Jer 37:18 Moreover Jeremiah said to king Zedekiah, Wherein have I sinned against you, or against your servants, or against this people, that you have put me in prison?
Jer 37:19 Where now are your prophets who prophesied to you, saying, The king of Babylon shall not come against you, nor against this land?
Jer 37:20 Now please hear, my lord the king: please let my supplication be presented before you, that you not cause me to return to the house of Jonathan the scribe, lest I die there.
Jer 37:21 Then Zedekiah the king commanded, and they committed Jeremiah into the court of the guard; and they gave him daily a loaf of bread out of the bakers' street, until all the bread in the city was spent. Thus Jeremiah remained in the court of the guard.
Nov. 21
Hebrews 7

Heb 7:1 For this Melchizedek, king of Salem, priest of God Most High, who met Abraham returning from the slaughter of the kings and blessed him,
Heb 7:2 to whom also Abraham divided a tenth part of all (being first, by interpretation, king of righteousness, and then also king of Salem, which is king of peace;
Heb 7:3 without father, without mother, without genealogy, having neither beginning of days nor end of life, but made like the Son of God), remains a priest continually.

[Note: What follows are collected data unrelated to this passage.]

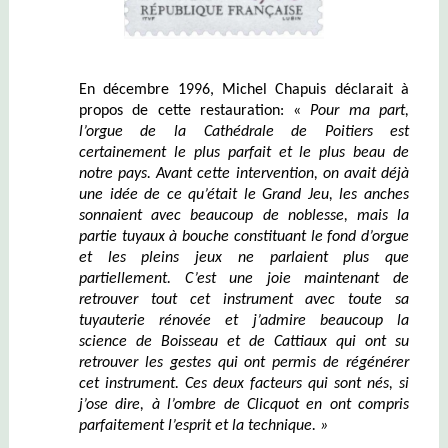
En décembre 1996, Michel Chapuis déclarait à
propos de cette restauration: «
Pour ma part,
l’orgue de la Cathédrale de Poitiers est
certainement le plus parfait et le plus beau de
notre pays.
Avant
cette
intervention, on avait déjà
une idée de ce qu’était le Grand Jeu, les anches
sonnaient avec beaucoup de noblesse, mais la
partie tuyaux à bouche constituant le fond d’orgue
et les pleins jeux ne parlaient plus que
partiellement. C’est une joie maintenant de
retrouver tout cet instrument avec toute sa
tuyauterie rénovée et j’admire beaucoup la
science de Boisseau et de Cattiaux qui ont su
retrouver les gestes qui ont permis de régénérer
cet instrument. Ces deux facteurs qui sont nés
, si
j’ose dire,
à l’ombre de Clicquot en ont compris
parfaitement l’esprit et la technique. »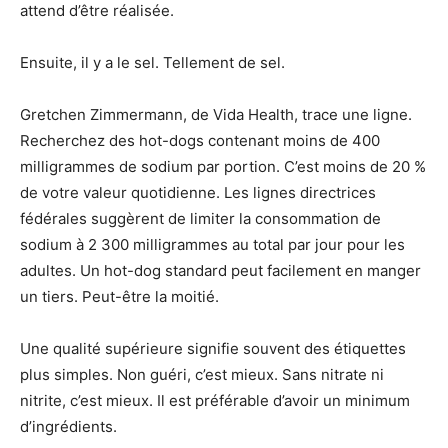
attend d’être réalisée.
Ensuite, il y a le sel. Tellement de sel.
Gretchen Zimmermann, de Vida Health, trace une ligne.
Recherchez des hot-dogs contenant moins de 400
milligrammes de sodium par portion. C’est moins de 20 %
de votre valeur quotidienne. Les lignes directrices
fédérales suggèrent de limiter la consommation de
sodium à 2 300 milligrammes au total par jour pour les
adultes. Un hot-dog standard peut facilement en manger
un tiers. Peut-être la moitié.
Une qualité supérieure signifie souvent des étiquettes
plus simples. Non guéri, c’est mieux. Sans nitrate ni
nitrite, c’est mieux. Il est préférable d’avoir un minimum
d’ingrédients.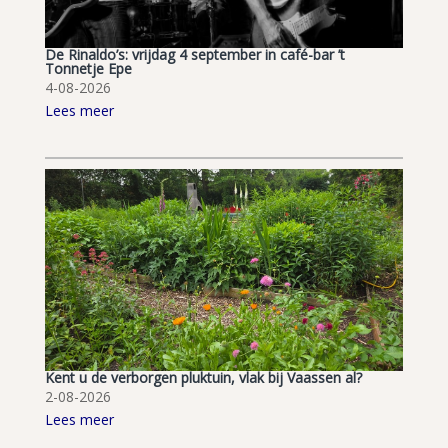
De Rinaldo’s: vrijdag 4 september in café-bar ’t
Tonnetje Epe
4-08-2026
Lees meer
Kent u de verborgen pluktuin, vlak bij Vaassen al?
2-08-2026
Lees meer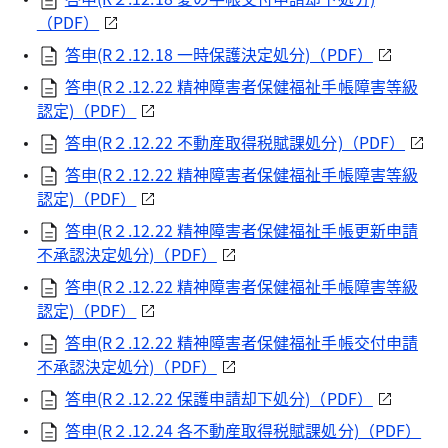
（PDF）
答申(R２.12.18 一時保護決定処分)（PDF）
答申(R２.12.22 精神障害者保健福祉手帳障害等級
認定)（PDF）
答申(R２.12.22 不動産取得税賦課処分)（PDF）
答申(R２.12.22 精神障害者保健福祉手帳障害等級
認定)（PDF）
答申(R２.12.22 精神障害者保健福祉手帳更新申請
不承認決定処分)（PDF）
答申(R２.12.22 精神障害者保健福祉手帳障害等級
認定)（PDF）
答申(R２.12.22 精神障害者保健福祉手帳交付申請
不承認決定処分)（PDF）
答申(R２.12.22 保護申請却下処分)（PDF）
答申(R２.12.24 各不動産取得税賦課処分)（PDF）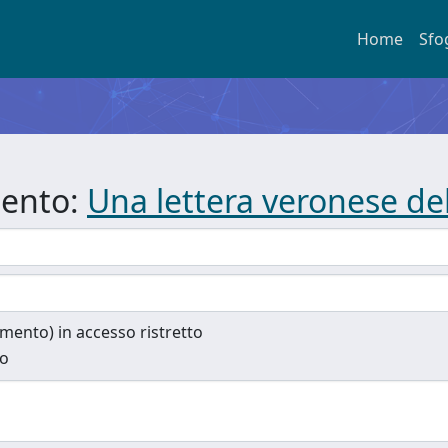
Home
Sfo
mento:
Una lettera veronese del
cumento) in accesso ristretto
to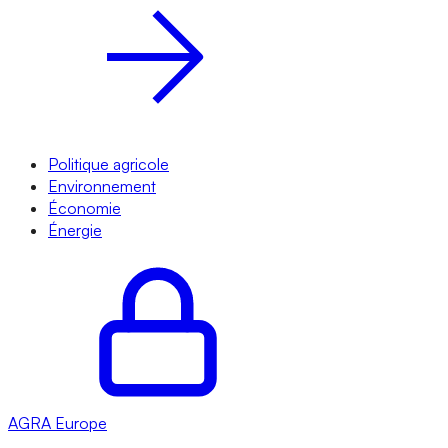
Politique agricole
Environnement
Économie
Énergie
AGRA
Europe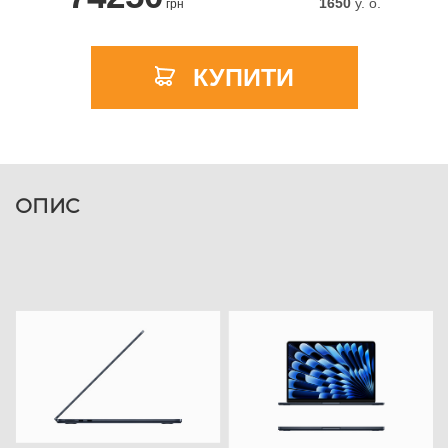
1650
y. о.
грн
КУПИТИ
ОПИС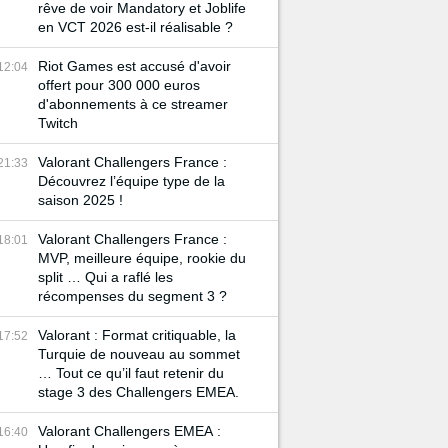
rêve de voir Mandatory et Joblife
en VCT 2026 est-il réalisable ?
Riot Games est accusé d'avoir
12:04
offert pour 300 000 euros
d'abonnements à ce streamer
Twitch
Valorant Challengers France :
21:33
Découvrez l’équipe type de la
saison 2025 !
Valorant Challengers France :
18:01
MVP, meilleure équipe, rookie du
split … Qui a raflé les
récompenses du segment 3 ?
Valorant : Format critiquable, la
17:52
Turquie de nouveau au sommet
… Tout ce qu’il faut retenir du
stage 3 des Challengers EMEA.
Valorant Challengers EMEA :
16:40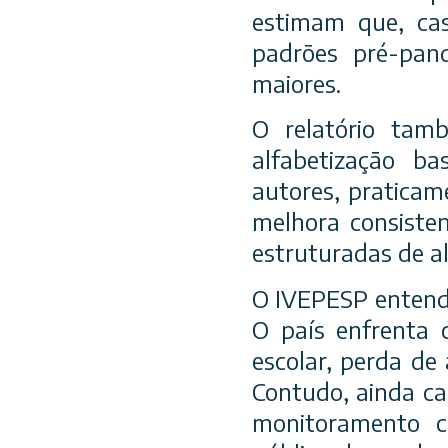
estimam que, cas
padrões pré-pand
maiores.
O relatório tam
alfabetização b
autores, pratica
melhora consiste
estruturadas de a
O IVEPESP entende
O país enfrenta 
escolar, perda de
Contudo, ainda ca
monitoramento c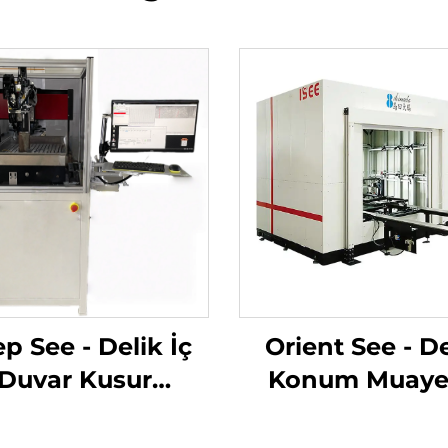
p See - Delik İç
Orient See - De
Duvar Kusur
Konum Muaye
ayene Sistemi
Sistemi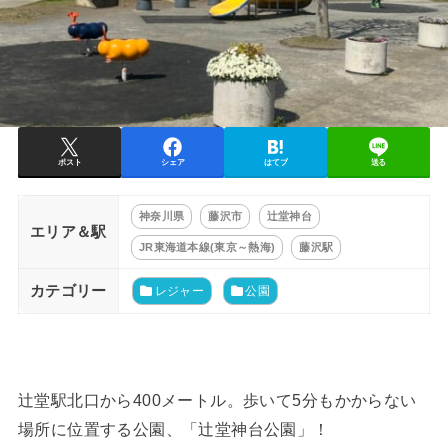
ポスト
シェア
はてブ
送る
神奈川県
藤沢市
辻堂神台
エリア＆駅
JR東海道本線(東京～熱海)
藤沢駅
カテゴリー
レジャー
公園
辻堂駅北口から400メートル。歩いて5分もかからない
場所に位置する公園、「辻堂神台公園」！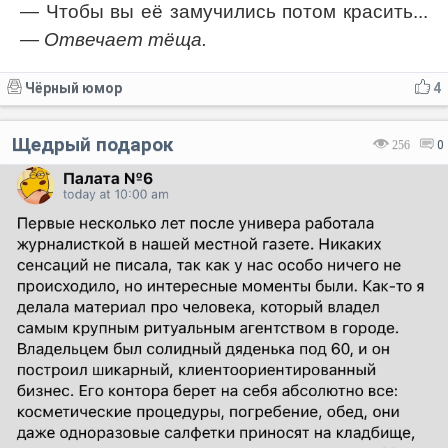
— Чтобы вы её замучились потом красить...
— Отвечает тёща.
Чёрный юмор
4
Щедрый подарок
256
0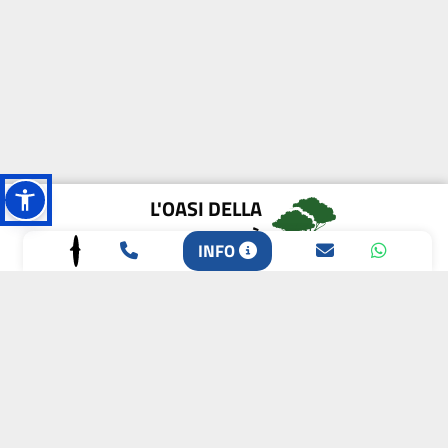
L'OASI DELLA
BIODIVERSITÀ
INFO
CAMPIONE DELLA
CRESCITA 2024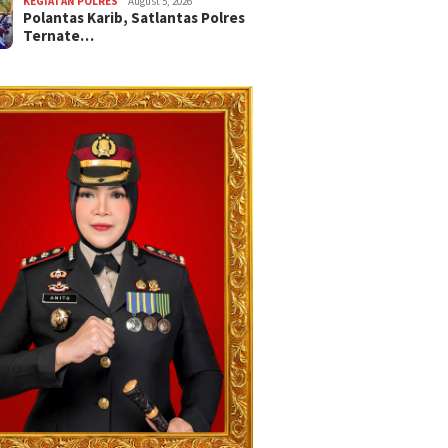
KEGIATAN POLRES
August 5, 2026
Polantas Karib, Satlantas Polres
Ternate…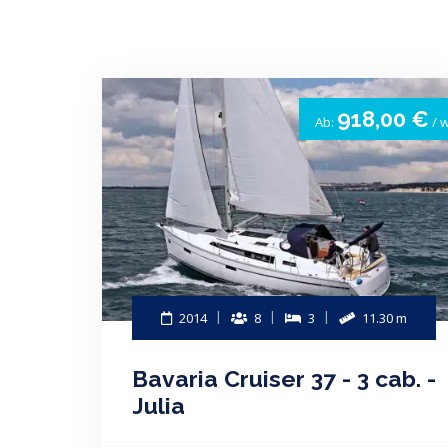
918,00 €
Ab:
/ 
2014
8
3
11.30 m
Bavaria Cruiser 37 - 3 cab. -
Julia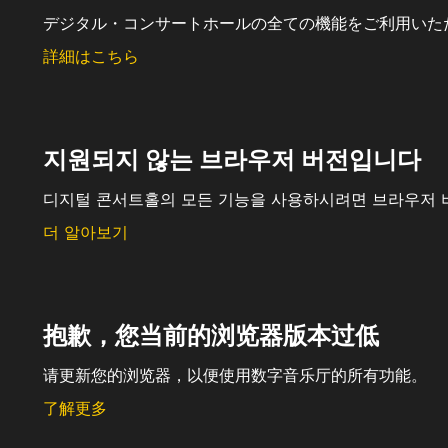
デジタル・コンサートホールの全ての機能をご利用いた
詳細はこちら
지원되지 않는 브라우저 버전입니다
디지털 콘서트홀의 모든 기능을 사용하시려면 브라우저 
더 알아보기
抱歉，您当前的浏览器版本过低
请更新您的浏览器，以便使用数字音乐厅的所有功能。
了解更多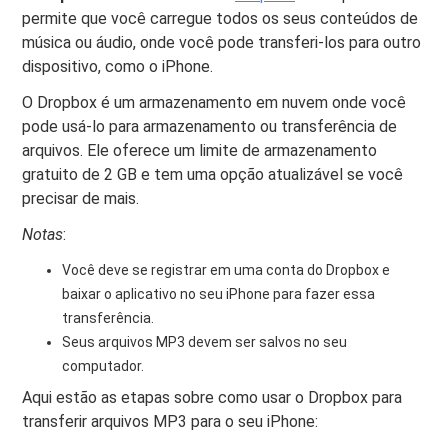
permite que você carregue todos os seus conteúdos de
música ou áudio, onde você pode transferi-los para outro
dispositivo, como o iPhone.
O Dropbox é um armazenamento em nuvem onde você
pode usá-lo para armazenamento ou transferência de
arquivos. Ele oferece um limite de armazenamento
gratuito de 2 GB e tem uma opção atualizável se você
precisar de mais.
Notas
:
Você deve se registrar em uma conta do Dropbox e
baixar o aplicativo no seu iPhone para fazer essa
transferência.
Seus arquivos MP3 devem ser salvos no seu
computador.
Aqui estão as etapas sobre como usar o Dropbox para
transferir arquivos MP3 para o seu iPhone: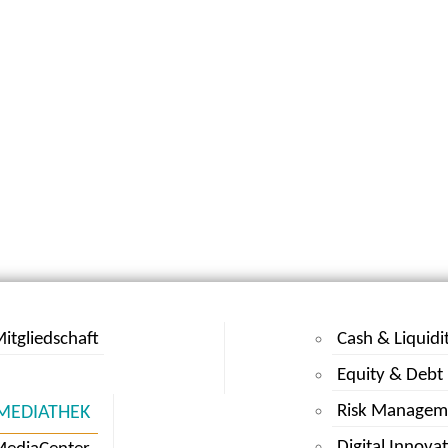
itgliedschaft
Cash & Liquidi
Equity & Debt
Risk Managem
MEDIATHEK
Digital Innova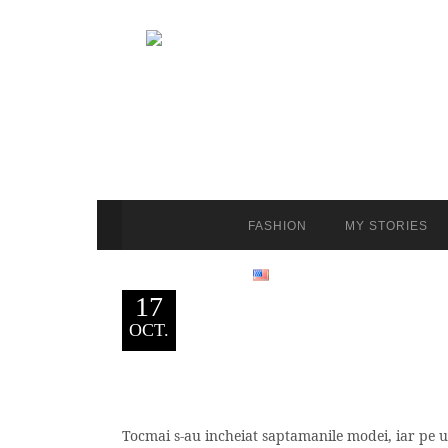
FASHION
MY STORIES
17
OCT.
Tocmai s-au incheiat saptamanile modei, iar pe unii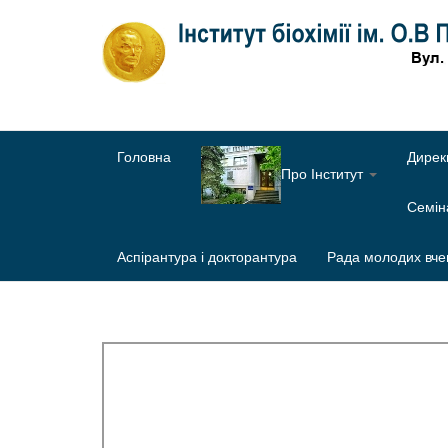
Головна
Дирек
Про Інститут
Семі
Аспірантура і докторантура
Рада молодих вче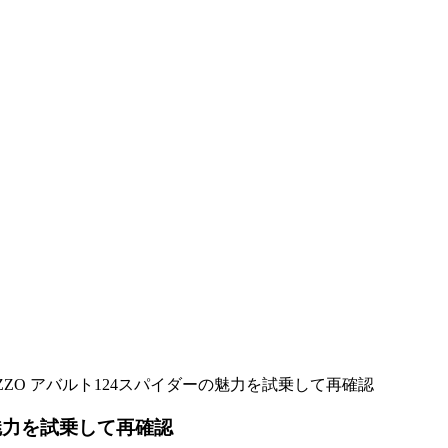
EZZO アバルト124スパイダーの魅力を試乗して再確認
の魅力を試乗して再確認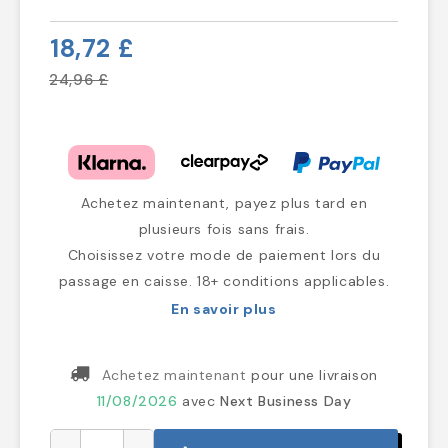
18,72 £
24,96 £
Achetez maintenant, payez plus tard en
plusieurs fois sans frais.
Choisissez votre mode de paiement lors du
passage en caisse. 18+ conditions applicables.
En savoir plus
Achetez maintenant
pour une livraison
11/08/2026
avec
Next Business Day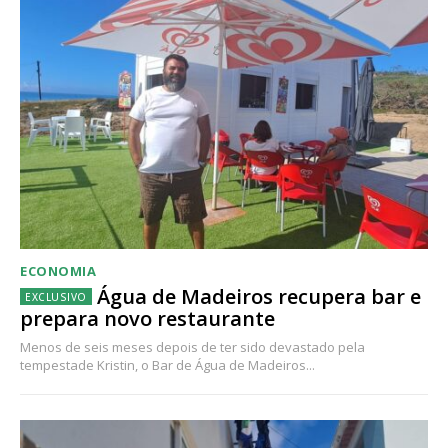
ECONOMIA
Água de Madeiros recupera bar e
prepara novo restaurante
Menos de seis meses depois de ter sido devastado pela
tempestade Kristin, o Bar de Água de Madeiros...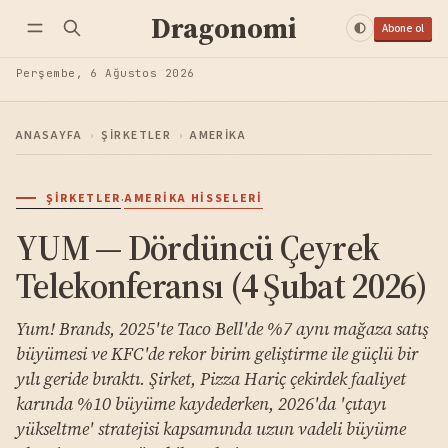
Dragonomi
Abone ol
Perşembe, 6 Ağustos 2026
ANASAYFA
›
ŞIRKETLER
›
AMERIKA
·
ŞIRKETLER
AMERIKA HISSELERI
YUM — Dördüncü Çeyrek
Telekonferansı (4 Şubat 2026)
Yum! Brands, 2025'te Taco Bell'de %7 aynı mağaza satış
büyümesi ve KFC'de rekor birim geliştirme ile güçlü bir
yılı geride bıraktı. Şirket, Pizza Hariç çekirdek faaliyet
karında %10 büyüme kaydederken, 2026'da 'çıtayı
yükseltme' stratejisi kapsamında uzun vadeli büyüme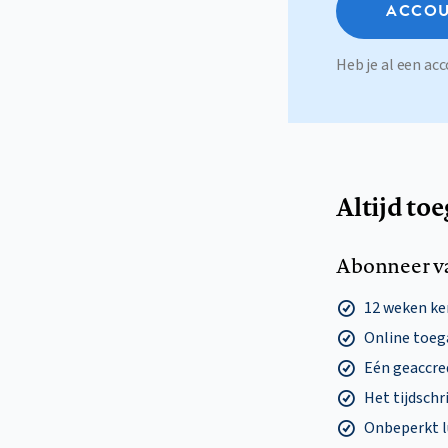
ACCOU
Heb je al een a
Altijd to
Abonneer v
12 weken k
Online toega
Eén geaccre
Het tijdschri
Onbeperkt l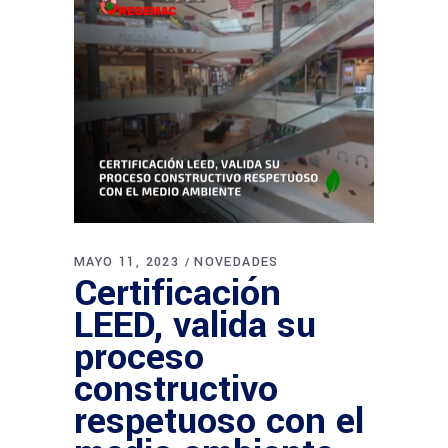
MAYO 11, 2023
NOVEDADES
Certificación
LEED, valida su
proceso
constructivo
respetuoso con el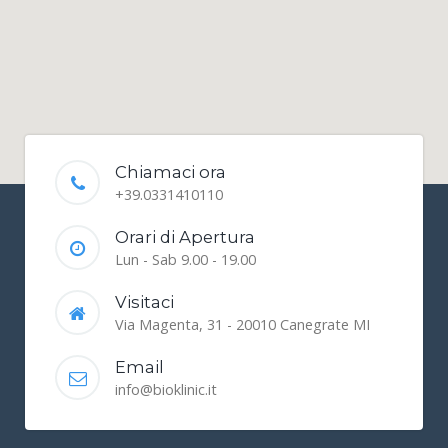
Chiamaci ora
+39.0331410110
Orari di Apertura
Lun - Sab 9.00 - 19.00
Visitaci
Via Magenta, 31 - 20010 Canegrate MI
Email
info@bioklinic.it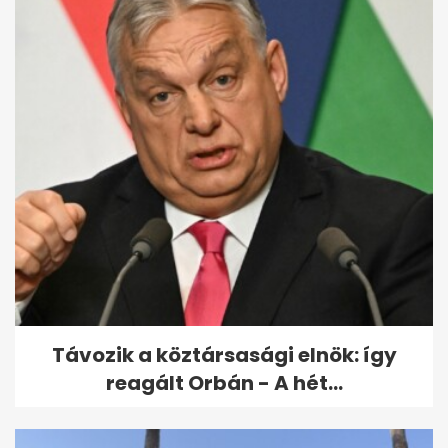
Varga Judit reagált: Orbán
bántalmazással
kapcsolatban emlegette...
Távozik a köztársasági elnök: így
reagált Orbán - A hét...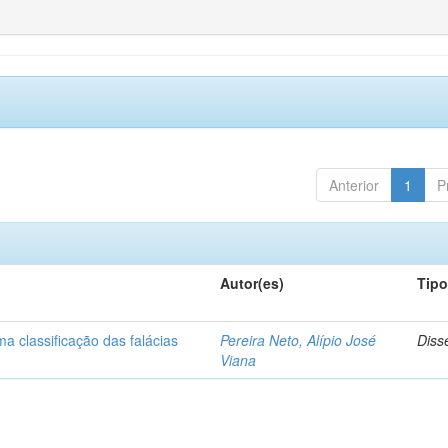
Anterior
1
P
Autor(es)
Tip
a classificação das falácias
Pereira Neto, Alípio José
Diss
Viana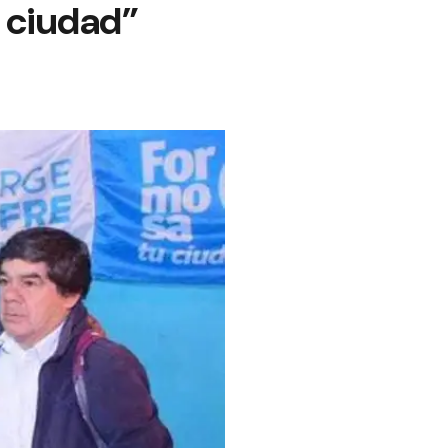
a ciudad”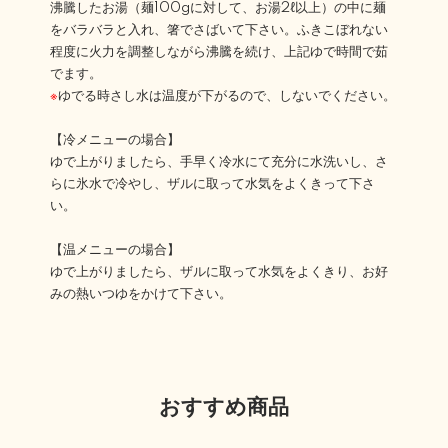
沸騰したお湯（麺100gに対して、お湯2ℓ以上）の中に麺
をバラバラと入れ、箸でさばいて下さい。ふきこぼれない
程度に火力を調整しながら沸騰を続け、上記ゆで時間で茹
でます。
※
ゆでる時さし水は温度が下がるので、しないでください。
【冷メニューの場合】
ゆで上がりましたら、手早く冷水にて充分に水洗いし、さ
らに氷水で冷やし、ザルに取って水気をよくきって下さ
い。
【温メニューの場合】
ゆで上がりましたら、ザルに取って水気をよくきり、お好
みの熱いつゆをかけて下さい。
おすすめ商品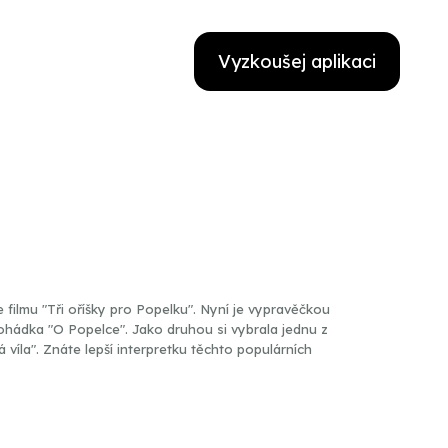
Vyzkoušej aplikaci
e filmu "Tři oříšky pro Popelku". Nyní je vypravěčkou
pohádka "O Popelce". Jako druhou si vybrala jednu z
víla". Znáte lepší interpretku těchto populárních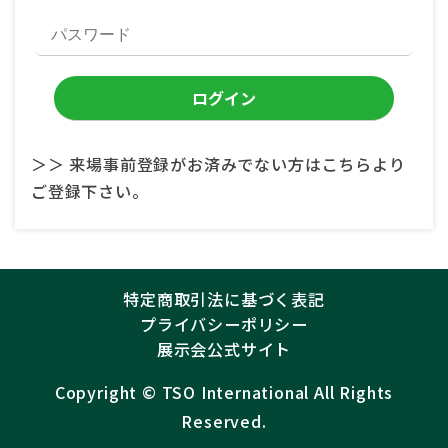
＞＞ 来場事前登録がお済みでない方はこちらより
ご登録下さい。
特定商取引法に基づく表記
プライバシーポリシー
展示会公式サイト
Copyright ©︎
TSO International
All Rights
Reserved.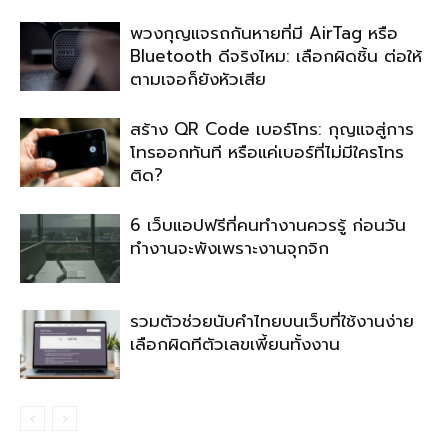
พวงกุญแจรถกันหายที่มี AirTag หรือ
Bluetooth ดีจริงไหม: เลือกผิดชิ้น ต่อให้
ตามเจอก็ยังหัวเสีย
สร้าง QR Code เบอร์โทร: กุญแจสู่การ
โทรออกทันที หรือแค่เบอร์ที่ไม่มีใครโทร
ติด?
6 เว็บแอปฟรีที่คนทำงานควรรู้ ก่อนวัน
ทำงานจะพังเพราะงานจุกจิก
รวมตัวช่วยนับคำไทยบนเว็บที่ใช้งานง่าย
เลือกผิดทีตัวเลขเพี้ยนทั้งงาน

Heb 7:4 Now consider how great this man was, to whom even Abraham, the patriarch, gave a tenth out of the best spoils.
Heb 7:5 They indeed of the sons of Levi who receive the priest's office have a commandment to take tithes of the people according to the law, that is, of their brothers, though these have come out of the body of Abraham,
Heb 7:6 but he whose genealogy is not counted from them has accepted tithes from Abraham, and has blessed him who has the promises.
Heb 7:7 But without any dispute the lesser is blessed by the greater.
Heb 7:8 Here people who die receive tithes, but there one receives tithes of whom it is testified that he lives.
Heb 7:9 We can say that through Abraham even Levi, who receives tithes, has paid tithes,
Heb 7:10 for he was yet in the body of his father when Melchizedek met him.
Heb 7:11 Now if there was perfection through the Levitical priesthood (for under it the people have received the law), what further need was there for another priest to arise after the order of Melchizedek, and not be called after the order of Aaron?
Heb 7:12 For the priesthood being changed, there is of necessity a change made also in the law.
Heb 7:13 For he of whom these things are said belongs to another tribe, from which no one has officiated at the altar.
Heb 7:14 For it is evident that our Lord has sprung out of Judah, about which tribe Moses spoke nothing concerning priesthood.
Heb 7:15 This is yet more abundantly evident, if after the likeness of Melchizedek there arises another priest,
Heb 7:16 who has been made, not after the law of a fleshly commandment, but after the power of an endless life:
Heb 7:17 for it is testified, "You are a priest forever, according to the order of Melchizedek."
Heb 7:18 For there is an annulling of a foregoing commandment because of its weakness and uselessness
Heb 7:19 (for the law made nothing perfect), and a bringing in of a better hope, through which we draw near to God.
Heb 7:20 Inasmuch as he was not made priest without the taking of an oath
Heb 7:21 (for they indeed have been made priests without an oath), but he with an oath by him that says of him, "The Lord swore and will not change his mind, 'You are a priest forever, according to the order of Melchizedek.' "
Heb 7:22 By so much, Jesus has become the collateral of a better covenant.
Heb 7:23 Many, indeed, have been made priests, because they are hindered from continuing by death.
Heb 7:24 But he, because he lives forever, has his priesthood unchangeable.
Heb 7:25 Therefore he is also able to save to the uttermost those who draw near to God through him, seeing that he lives forever to make intercession for them.
Heb 7:26 For such a high priest was fitting for us: holy, guiltless, undefiled, separated from sinners, and made higher than the heavens;
Heb 7:27 who doesn't need, like those high priests, to offer up sacrifices daily, first for his own sins, and then for the sins of the people. For he did this once for all, when he offered up himself.
Heb 7:28 For the law appoints men as high priests who have weakness, but the word of the oath which came after the law appoints a Son forever who has been perfected.